As Lukowski puts it, payers have long asked, “‘How do you teach the doctors to follow the rules?’ They are missing the point. You have to fit the rules into the work flow, and that’s what the payers are starting to learn.”
Keep up to date
Here’s a streamlining solution you can take advantage of right now: Just let payers know when there is a change in your practice. “If you have new physicians, physicians retiring, a new address, or changes to your tax ID, it’s better to let us know now than retrospectively,” says Smithson. “Otherwise, they end up doing a lot of work to make sure the claim isn’t fraudulent.”
For example, keeping your payers abreast of changes to phone numbers is mutually beneficial. Payers print physician phone numbers in their guides for members; you want that marketing. And payers want to keep members happy by giving them the right information. You can request such changes online often, Smithson notes.
Keeping CPT codes up to date is another great suggestion from Aetna. CPT codes change each year. Changes take effect Jan. 1. But many practices never update their superbills, never change their billing (or don’t do it until well after the first of the year), or never educate physicians about the changes. If a payer gets a claim including a code that no longer exists, it has to deny it.
Get a new CPT book every year, and review the changes to every code you may use. Many published editions come with helpful appendices that list new codes and those that have been deleted.
Go ahead, negotiate
Physicians and payers may simply need to agree to disagree when it comes to the contracting process. Most physicians, of course, feel as if they are offered contracts but have little real negotiating power. Here’s a typical story that Physicians Practice recently received from an internist:
“One of my managed-care plans now informs me that unless I start doing workman’s compensation, they will not contract with me. I have little experience in workman’s compensation, and none of my other payers requires this. … When I tried to protest, they said, ‘Take it or leave it,’ and then never returned my calls.”

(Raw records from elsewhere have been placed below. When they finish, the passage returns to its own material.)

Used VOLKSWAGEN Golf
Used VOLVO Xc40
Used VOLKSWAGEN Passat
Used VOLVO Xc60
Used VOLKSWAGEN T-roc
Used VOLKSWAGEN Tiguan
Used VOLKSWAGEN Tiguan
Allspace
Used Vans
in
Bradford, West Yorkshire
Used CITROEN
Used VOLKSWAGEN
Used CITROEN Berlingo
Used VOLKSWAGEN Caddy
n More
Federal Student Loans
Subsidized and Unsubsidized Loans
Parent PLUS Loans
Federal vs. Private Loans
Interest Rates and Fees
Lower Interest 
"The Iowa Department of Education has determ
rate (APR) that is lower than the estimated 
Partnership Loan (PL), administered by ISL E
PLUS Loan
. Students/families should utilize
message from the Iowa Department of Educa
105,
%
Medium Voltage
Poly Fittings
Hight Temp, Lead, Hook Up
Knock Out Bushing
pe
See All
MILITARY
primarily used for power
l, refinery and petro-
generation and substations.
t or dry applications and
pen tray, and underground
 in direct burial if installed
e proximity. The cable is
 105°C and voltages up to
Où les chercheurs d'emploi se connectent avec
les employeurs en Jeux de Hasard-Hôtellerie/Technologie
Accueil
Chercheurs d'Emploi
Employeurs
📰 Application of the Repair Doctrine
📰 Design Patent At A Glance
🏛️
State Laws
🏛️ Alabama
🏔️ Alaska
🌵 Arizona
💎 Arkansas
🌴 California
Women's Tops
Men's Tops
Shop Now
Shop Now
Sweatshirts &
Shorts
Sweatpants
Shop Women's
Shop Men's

Physicians truly believe that they are peering into a void when they attempt to discuss contracting terms with their payers. We realize it makes little sense to suggest negotiating and speaking up to people who won’t return your calls.
But the payers, while recognizing standard contracts are the norm, say they do have staff on the ground ready to talk if you want to.

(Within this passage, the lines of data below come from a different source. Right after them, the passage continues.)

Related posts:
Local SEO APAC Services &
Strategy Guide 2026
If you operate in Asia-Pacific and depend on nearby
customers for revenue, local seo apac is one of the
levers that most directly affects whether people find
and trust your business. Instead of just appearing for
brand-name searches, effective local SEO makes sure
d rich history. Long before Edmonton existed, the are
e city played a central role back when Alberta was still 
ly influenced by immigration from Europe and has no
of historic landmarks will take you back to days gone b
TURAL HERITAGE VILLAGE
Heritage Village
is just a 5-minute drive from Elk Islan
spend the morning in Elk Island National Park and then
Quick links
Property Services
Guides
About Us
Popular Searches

“We engage with our physicians,” says Karp. “We do have standard contracts. However, we do have teams of people in each market who spend the bulk of their time with physician partners. Physicians should reach out to the payers if they have questions or issues and have the dialogue. There are physician groups that are very active in reaching out to us, but there are groups who just believe they don’t have any say.”
Asked about Humana’s negotiations with physicians, Smithson says, “We do use mailed-out contracts and hope physicians will send them back, but nobody makes them do it. They certainly can call.” He adds that the company has 200 contractors and about 100 provider reps.
That’s not quite enough, in our view, for a company whose Web site says it has more than 400,000 providers. On the other hand, physicians certainly can be a little stronger in insisting on having contracting conversations. According to data from America’s Health Insurance Plans (AHIP), a trade association for insurance companies, only 6 percent of its physician networks turned over in 2002 (the most recent data available) due to voluntary terminations (that is, physicians dropped the plan).
Really, if physicians hate the contracting process so much, it’s time for them to speak up and move on.
Now, let’s get real: No matter how much negotiation, technology advancement, and mutual cooperation take place, 2007 won’t be the year payers and physicians suddenly become best friends. But given how screwy healthcare management is, it would be great - and feasible - for physicians and payers to make the most of opportunities for better cooperation when their interests merge.